- First object – Computer Mouse
The first object I chose is the computer mouse I use every day.
It is a basic wireless Logitech mouse with one On/Off switch under it and the standard mouse buttons (Left Click – Right Click – Scroll). In my opinion it is very intuitive. If the device is off you notice it because the pointer on the screen doesn’t move, so the first reaction is to look for an On/Off switch and therefore picking it up and looking under it. There is a light on top the mouse to give the feedback that it has been turned on (Light turns green). There is one button to open the trap for the battery, which is labelled with a battery icon.
If I had to describe it to someone who had never seen one before I would say that it is a device which allows you to navigate on the screen of your computer. You use it by moving you hand holding the device in all directions, the immediate consequence is that you make the pointer move on the screen. You have however to maintain a contact between the desk/table and the device, otherwise the computer doesn’t detect the movement.

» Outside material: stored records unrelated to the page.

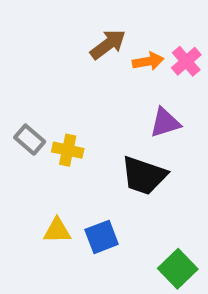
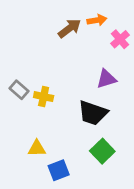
orange arrow: (148, 61) -> (97, 20), moved
blue square: (102, 237) -> (59, 170), moved
green square: (178, 269) -> (102, 151), moved

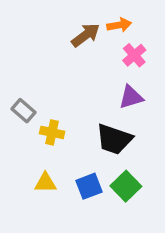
pink cross: (120, 39) -> (134, 55), moved
yellow cross: (44, 97) -> (52, 132), moved
blue square: (59, 170) -> (89, 186), moved

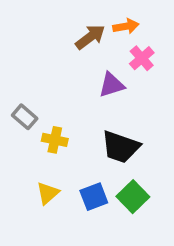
purple triangle: (131, 97) -> (112, 85), moved
yellow triangle: (45, 183) -> (48, 193), turned -40

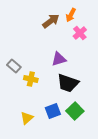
orange arrow: (126, 26) -> (71, 15), turned 128
purple triangle: (112, 85) -> (59, 59), moved
yellow triangle: (48, 193) -> (27, 118), moved

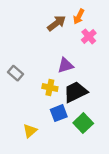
yellow cross: (31, 79) -> (50, 88), moved
black trapezoid: (68, 83) -> (75, 92), turned 135
blue square: (53, 111) -> (59, 113), moved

Here are some ideas of redesigns of this mouse
- This is a simple redesign which deletes a movement (picking up the mouse and looking under it) because the On/Off is now located on the side of the mouse, where the thumb rests.
- In this re-design, I changed the position of the left click so that the thumb now activates it. And thereby the scroll is moved in the left click’s original position so that the index now activates it. This way each finger is responsible for a specific function and it is even more intuitive.

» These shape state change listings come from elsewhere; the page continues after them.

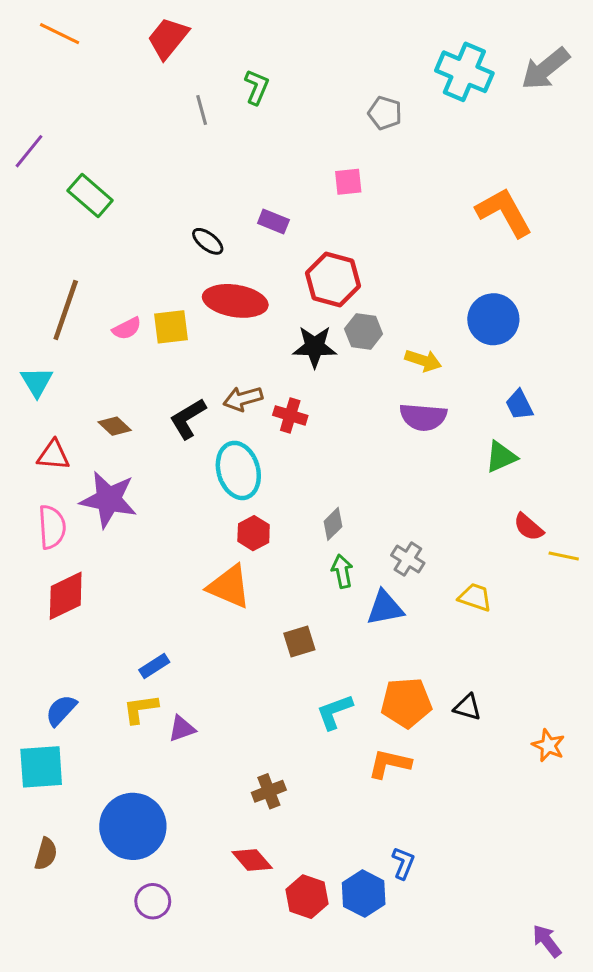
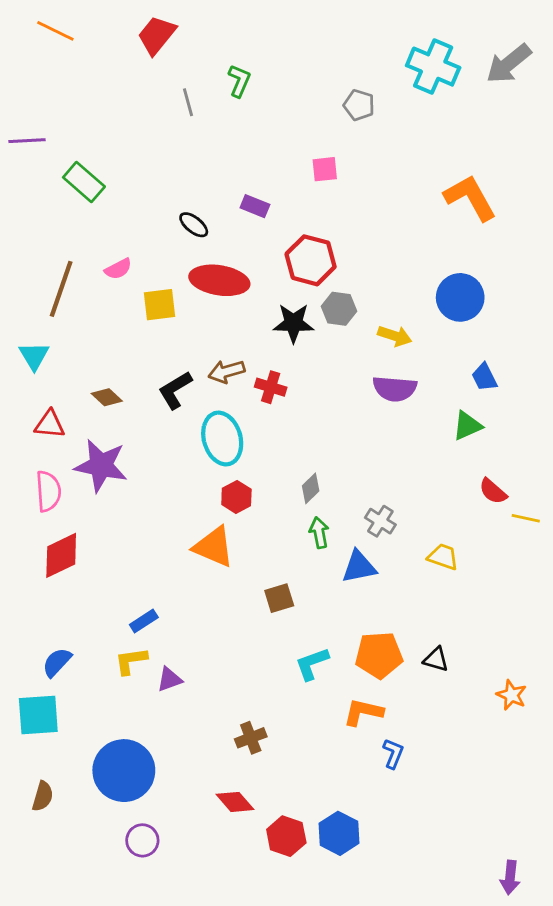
purple line: (29, 151) -> (27, 141), turned 48
pink semicircle: (127, 328) -> (118, 269), moved
blue L-shape: (403, 863) -> (393, 753), moved
purple arrow: (547, 941) -> (510, 877), turned -136

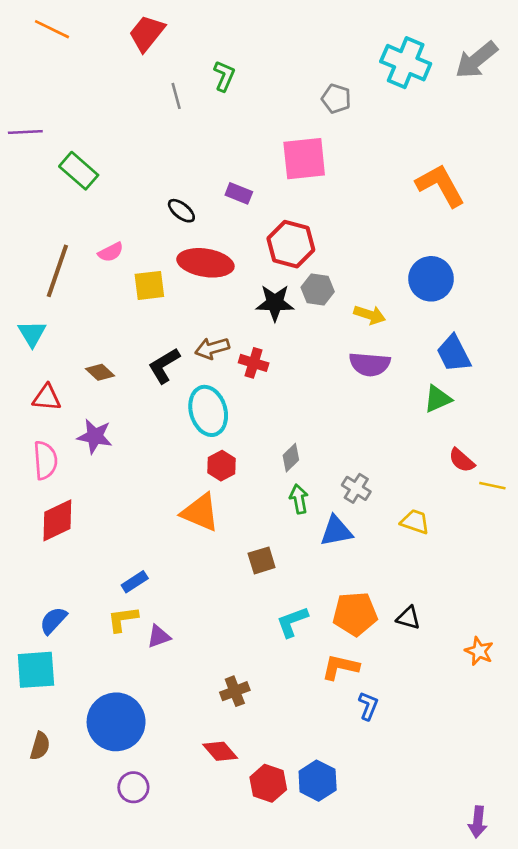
pink square: (325, 169) -> (304, 159), size x1.8
blue trapezoid: (484, 377) -> (454, 354), size x1.4
purple star: (101, 466) -> (95, 436), size x0.7

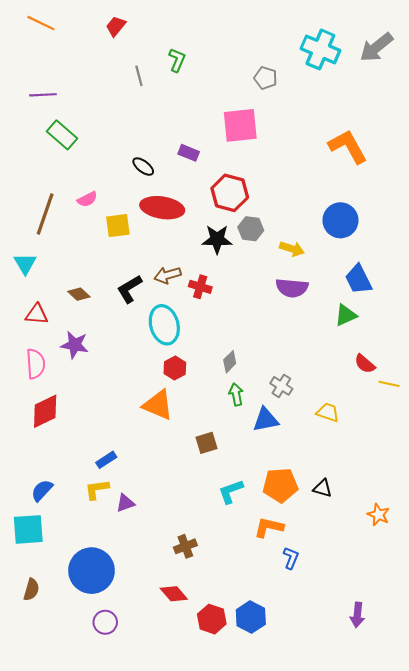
red trapezoid: (147, 33) -> (116, 26), size x0.7
purple line: (25, 132) -> (43, 95), moved
purple arrow: (478, 822) -> (357, 615), moved

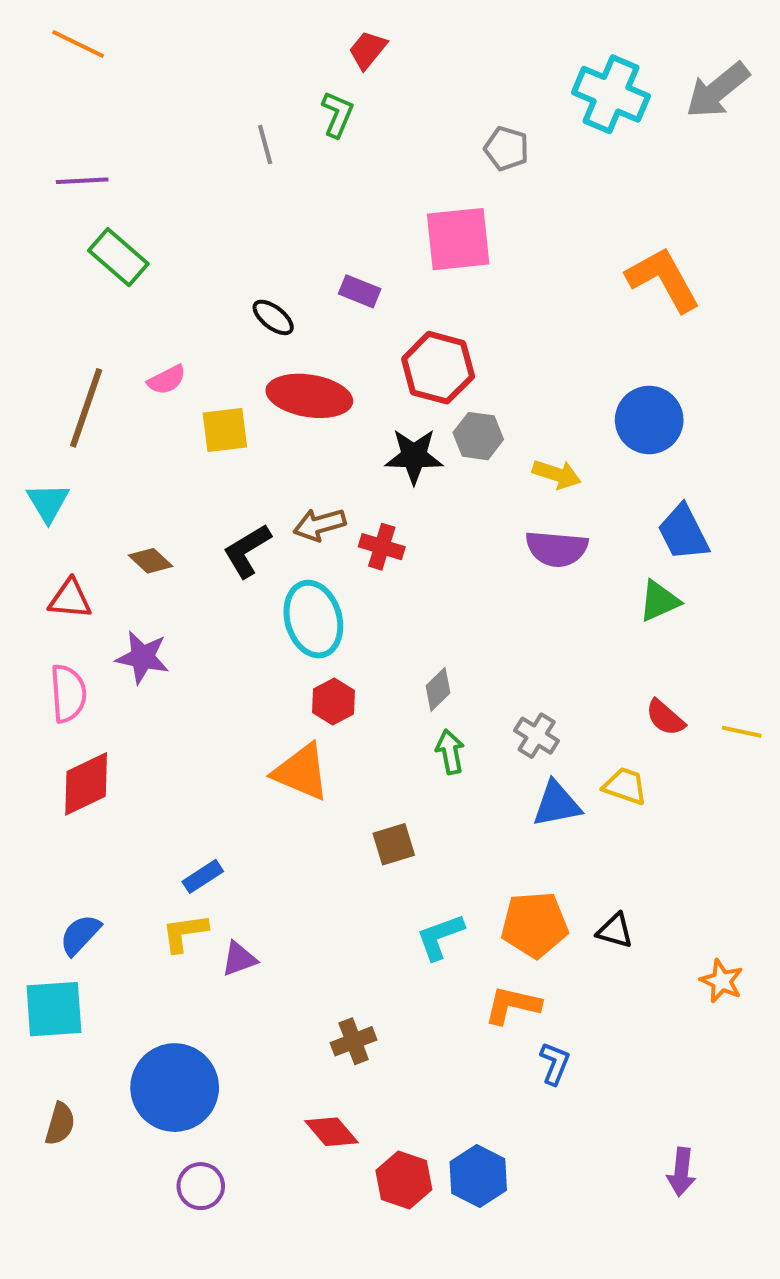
red trapezoid: (116, 26) -> (368, 50), moved
red semicircle: (365, 364) -> (665, 718), moved
blue triangle: (266, 420) -> (557, 804), moved

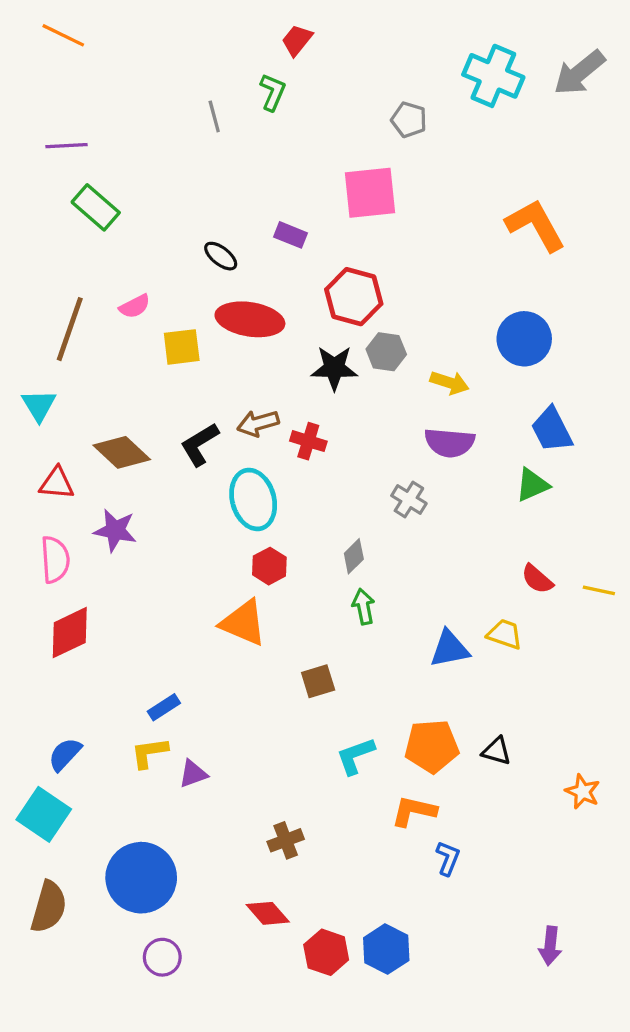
brown diamond: (151, 561) -> (122, 452), size x1.6
gray cross: (537, 736) -> (409, 499), moved
cyan square: (54, 1009) -> (44, 814), turned 38
brown semicircle: (60, 1124) -> (49, 907), size x1.5

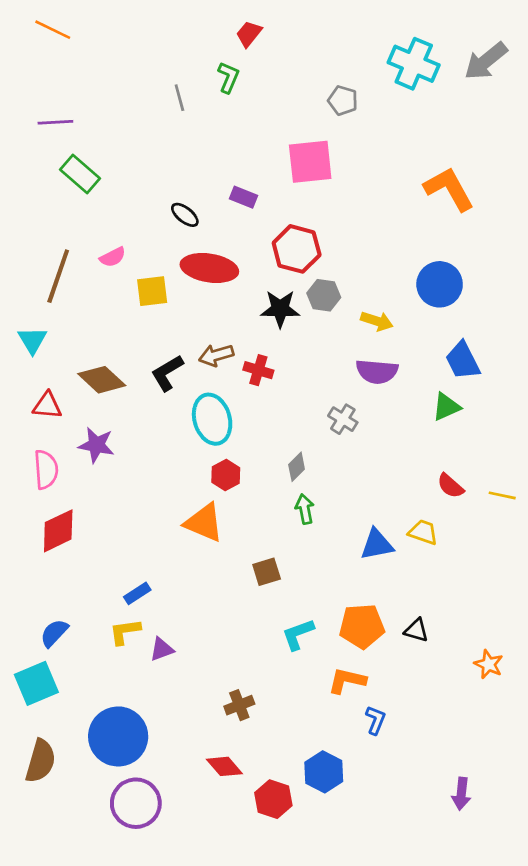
cyan square: (44, 814) -> (36, 683), turned 33
blue hexagon: (386, 949) -> (324, 772), moved
purple circle: (162, 957) -> (136, 803), size x1.6

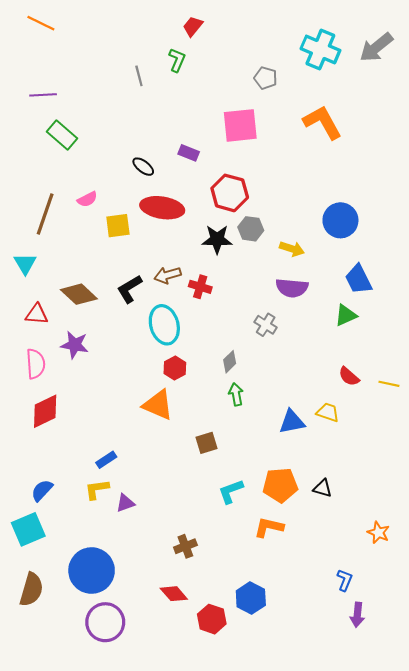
orange L-shape: (449, 189) -> (323, 122), moved
orange star: (489, 664) -> (378, 533), moved
blue L-shape: (376, 720) -> (345, 580), moved

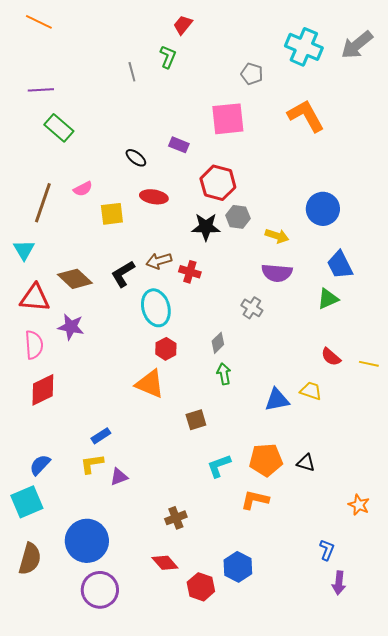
red ellipse: (162, 208) -> (154, 197), size x0.7
red triangle: (37, 314) -> (35, 298), size x1.4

- Same as the last one, it is a simple redesign which makes the changing of the battery even more intuitive since there is no more need to pick it up and looking under it. Just sliding the trap does the trick. Adding a battery icon and an arrow to symbolize the movement on the trap makes it even more intuitive.
- Second object – Shower Gel Bottle Tahiti
This is another object I use every day, it’s a shower gel sold in France. The particularity of this product is its packaging, in particular the retractable beak which gives the product a very cubic and compact aspect.
The product is very intuitive, the slot on the front suggest only one type of action possible by the user (pulling on the beak to get it out and pushing on it to put it back to its original position)
If I had to describe it to someone who had never seen it before I would say that it is a Shower Gel container which has a 90° retractable beak. This beak, when put back in its storing position (horizontally) avoids leakage or introduction of water in the container.
If I had to redesign it, I would add a transparent part opening on the side of the bottle. This would allow the user to see how much product is left. It is in fact a feature that in my opinion lacks in this product and makes the user experience a bit frustrating because you have to guess how much product is left, by the weight of the bottle.